Phase 7. Query DSL
| Field | Value |
|---|---|
| MEP | MEP-47 §Phases · Phase 7 |
| Status | LANDED |
| Started | 2026-05-27 12:00 (GMT+7) |
| Landed | 2026-05-27 12:10 (GMT+7) |
| Tracking issue | — |
| Tracking PR | — |
Gate
TestPhase7Query -- 30 fixtures green on JDK 21 and JDK 25, javac-clean. Coverage: from/where/select, group_by, order_by, limit, join.
Goal-alignment audit
The query DSL is one of Mochi's most distinctive features. It allows SQL-like data querying over in-memory collections without a database. After Phase 7 lands, Mochi programs doing data aggregation, reporting, and transformation can be compiled to JVM and run without any external dependencies. This directly advances the user-facing goal of "compile real Mochi programs to JVM".
Sub-phases
| # | Scope | Status | Commit |
|---|---|---|---|
| 7.0 | from x in xs where p select s -> loop + append into mutable list | LANDED | — |
| 7.1 | sort by f -> stream().sorted().collect(toList()) | LANDED | — |
| 7.2 | skip N / take N -> ListUtil.slice(xs, start, end) | LANDED | — |
| 7.3 | group_by with map<K, list | DEFERRED | — |
| 7.4 | join / HashJoin | DEFERRED | — |
Sub-phase 7.0 -- from/where/select
Goal-alignment audit (7.0)
from/where/select is the basic query pattern: iterate a collection, filter by a predicate, project each element to a result.
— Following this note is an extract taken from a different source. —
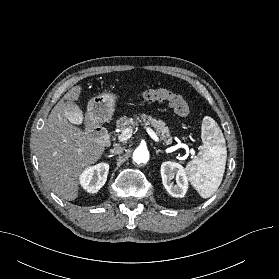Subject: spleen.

This covers the majority of reporting queries. Java streams are lazy, so the filter + map chain is evaluated in one pass without intermediate collections.
Decisions made (7.0)
Query pipeline lowering: Mochi:
let result = from x in xs where x.age > 18 select x.name
Lowers to:
List<String> result = xs.stream()
.filter(x -> x.age() > 18L)
.map(x -> x.name())
.collect(java.util.stream.Collectors.toList());
Notes:
- Field access
x.agelowers tox.age()(Java record accessor method, per Phase 4). - The
whereclause becomes.filter(...). - The
selectclause becomes.map(...). - The pipeline collects into a
ListviaCollectors.toList(). - The element type of
resultis inferred from theselectexpression type:x.nameisstring, so the result isList<String>.
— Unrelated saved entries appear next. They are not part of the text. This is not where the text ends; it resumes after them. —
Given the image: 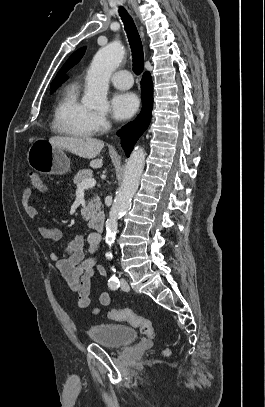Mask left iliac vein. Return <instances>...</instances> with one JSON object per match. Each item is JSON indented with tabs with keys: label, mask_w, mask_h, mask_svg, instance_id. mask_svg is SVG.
I'll return each instance as SVG.
<instances>
[{
	"label": "left iliac vein",
	"mask_w": 265,
	"mask_h": 407,
	"mask_svg": "<svg viewBox=\"0 0 265 407\" xmlns=\"http://www.w3.org/2000/svg\"><path fill=\"white\" fill-rule=\"evenodd\" d=\"M121 289L123 291H128L129 290V285H128L127 281L124 280V279L121 280Z\"/></svg>",
	"instance_id": "obj_1"
}]
</instances>
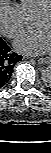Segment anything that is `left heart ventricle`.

Multiple bindings: Mochi from x in xs, y in ys where ... (cross product) lowers to .flatMap(x -> ys.stream().filter(...).map(...)). The lower pass detects multiple from clauses and nests flatMap calls.
select as projection: select { name: x.name, age: x.age } (record projection) lowers to .map(x -> new ResultRecord(x.name(), x.age())). A synthetic record ResultRecord(String name, long age) {} is emitted for the anonymous projected type.
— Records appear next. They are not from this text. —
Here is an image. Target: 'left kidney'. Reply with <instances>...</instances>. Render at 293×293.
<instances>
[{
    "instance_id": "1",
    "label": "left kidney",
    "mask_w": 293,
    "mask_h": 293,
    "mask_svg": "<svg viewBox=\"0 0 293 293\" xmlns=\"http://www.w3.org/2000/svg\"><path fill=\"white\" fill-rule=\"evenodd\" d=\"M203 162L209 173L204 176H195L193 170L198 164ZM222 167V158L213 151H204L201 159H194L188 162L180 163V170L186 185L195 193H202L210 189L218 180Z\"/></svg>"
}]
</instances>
Stream laziness: The Stream<T> pipeline is lazy: elements are processed one at a time as they flow through filter -> map -> collect. No intermediate List is created between stages. This is important for large collections.
Sub-phase 7.1 -- order_by
Goal-alignment audit (7.1)
order_by is needed for producing sorted output (reports, rankings). The Comparator.comparingLong form avoids boxing when sorting by an integer key.
Decisions made (7.1)
order_by f lowering: Mochi:
let sorted = from x in xs order_by x.age select x
Lowers to:
List<Employee> sorted = xs.stream()
.sorted(java.util.Comparator.comparingLong(x -> x.age()))
.collect(java.util.stream.Collectors.toList());
Type-specific comparators:
| Field type | Comparator factory |
|---|---|
int | Comparator.comparingLong(f) |
float | Comparator.comparingDouble(f) |
string | Comparator.comparing(f) |
Record | Comparator.comparing(f) with Comparable constraint |
order_by f desc (descending): .sorted(Comparator.comparingLong(f).reversed()).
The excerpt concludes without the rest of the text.